Hanno Berger ist eine der Schlüsselfiguren im Cum-Ex-Skandal. Berger, ehemaliger Finanzbeamter in Hessen, beriet als selbstständiger Finanzberater Banken und Vermögende. Für ihn endet mit dem Gerichtsverfahren eine jahrelange Flucht vor der deutschen Justiz.
Hanno Berger habe in Deutschland dafür gesorgt, dass das Interbankengeschäft, also das Geschäft von Banken untereinander, möglich gewesen sei, sagt Yannick Schwarz vom Netzwerk Steuergerechtigkeit.
Zudem habe Berger es für Privatkunden geöffnet. Er sei die "graue Eminenz" hinter dem "System" Cum-Ex. Er habe nicht nur beraten, sondern habe dafür gesorgt, dass das Geschäft länger habe laufen können.
Er habe Wissenschaftler für Gutachten bezahlt, Lobbyarbeit geleistet und versucht, Finanzbeamte einzuschüchtern, die sein Geschäft nicht anerkennen wollten.
Grundsätze wurden missachtet
Hanno Berger hat stets bestritten, dass er sich strafbar gemacht habe. Doch das Argument will Yannick Schwarz nicht gelten lassen.
Es gebe bestimmte Grundsätze des deutschen Rechts. Dazu gehöre, dass eine nicht gezahlte Steuer auch nicht zurück ausgezahlt werden könne. Das sei durch Gerichte bestätigt, auch der Untersuchungsausschuss des Deutschen Bundestages sehe das so.

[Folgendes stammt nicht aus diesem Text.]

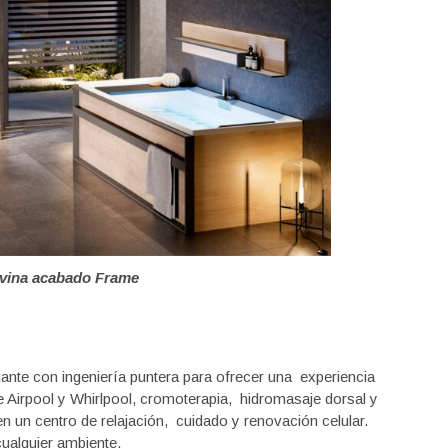
ivina acabado Frame
gante con ingeniería puntera para ofrecer una experiencia
 Airpool y Whirlpool, cromoterapia, hidromasaje dorsal y
en un centro de relajación, cuidado y renovación celular.
cualquier ambiente.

"Das sind Grundsätze, die wurden missachtet." Und daran komme man auch mit, wie einige sagten, Gefälligkeitsgutachten oder bezahlten Gutachten von Wissenschaftlerinnen und Wissenschaftlern nicht vorbei.

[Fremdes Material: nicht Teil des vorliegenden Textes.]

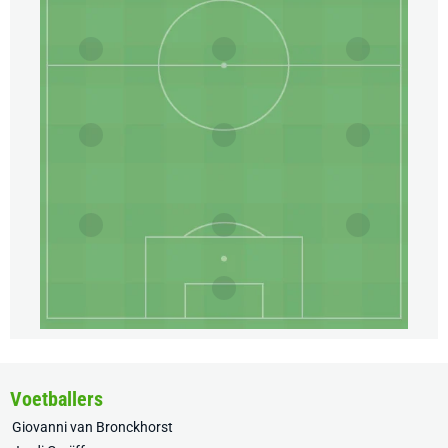
Voetballers
Giovanni van Bronckhorst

Inzwischen sind Cum-Ex-Geschäfte strafbar. Ein "Star-Steueranwalt" könne aber nicht für sich in Anspruch nehmen, nicht gewusst zu haben, worum es genau gegangen sei.

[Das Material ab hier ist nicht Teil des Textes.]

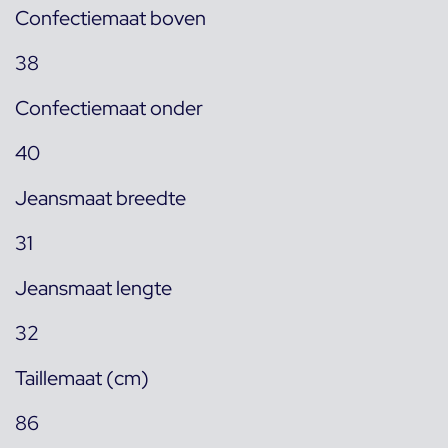
Confectiemaat boven
38
Confectiemaat onder
40
Jeansmaat breedte
31
Jeansmaat lengte
32
Taillemaat (cm)
86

Die Geschäfte seien auch nicht erst seit 2012 illegal, sondern seien ab dem Zeitpunkt technisch unmöglich gemacht worden. Illegal seien sie schon vorher gewesen.
Der Justiz ist Bergers Auslieferung gelungen
"Die Aufarbeitung der Cum-Ex-Geschäfte in Deutschland ist der Lichtblick bei dem Skandal", sagt Yannick Schwarz. Über Jahre habe die Politik verschlafen, gegen Cum-Ex vorzugehen. Einige der Straftaten seien daher inzwischen verjährt.
Derzeit passiere aber sehr viel. Erstmals könnten Banker, die an Steuerhinterziehungsmodellen beteiligt waren, für lange Jahre ins Gefängnis wandern. Man versuche, trotz Personalknappheit dagegen vorzugehen.
Das zeige auch der Fall Hanno Berger: Die deutsche Justiz habe es geschafft, seine Auslieferung aus der Schweiz zu erreichen. Dorthin war Berger geflohen, nachdem seine Büroräume durchsucht worden waren. Die Schweiz liefere sonst eher keine Verdächtigen aus. "Die Justiz zeigt ihre Zähne", meint Schwarz.
Die zuständigen Behörden sind extrem unterbesetzt
Vor einigen Monaten verfasste Yannick Schwarz mit einem Kollegen das Strategiepapier "Nie wieder Cum-Ex". Für ihn gebe es eine "extreme Waffenungleichheit" zwischen der deutschen Steuer- und Finanzverwaltung auf der einen und dem Finanzsektor auf der anderen Seite, sagt er.
Die Personalzahlen in den Behörden nähmen eher ab, besonders in den Bereichen Steuerfahndung und Betriebsprüfung, "so wird man nicht langfristig Steuerkriminalität verhindern können". Dort gebe es "extreme Unterbesetzungen".
Bei Cum-Ex habe das zwar geklappt. "Aber dann wird eben ausgewichen auf andere Modelle."